Top of TASK MATERIAL

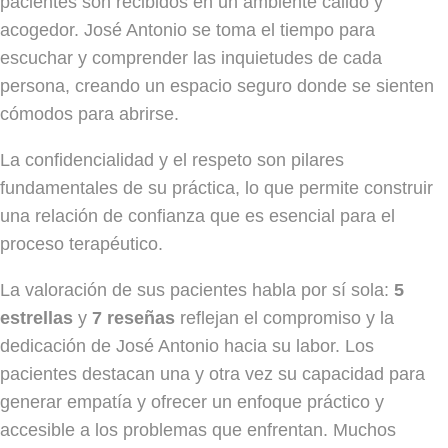
pacientes son recibidos en un ambiente cálido y
acogedor. José Antonio se toma el tiempo para
escuchar y comprender las inquietudes de cada
persona, creando un espacio seguro donde se sienten
cómodos para abrirse.
La confidencialidad y el respeto son pilares
fundamentales de su práctica, lo que permite construir
una relación de confianza que es esencial para el
proceso terapéutico.
La valoración de sus pacientes habla por sí sola:
5
estrellas
y
7 reseñas
reflejan el compromiso y la
dedicación de José Antonio hacia su labor. Los
pacientes destacan una y otra vez su capacidad para
generar empatía y ofrecer un enfoque práctico y
accesible a los problemas que enfrentan. Muchos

Bottom of TASK MATERIAL

→ EXERCISE DESCRIPTION: Note every line above where the string "José" shows up, and copy those lines.

→ REPLY:
acogedor. José Antonio se toma el tiempo para
dedicación de José Antonio hacia su labor. Los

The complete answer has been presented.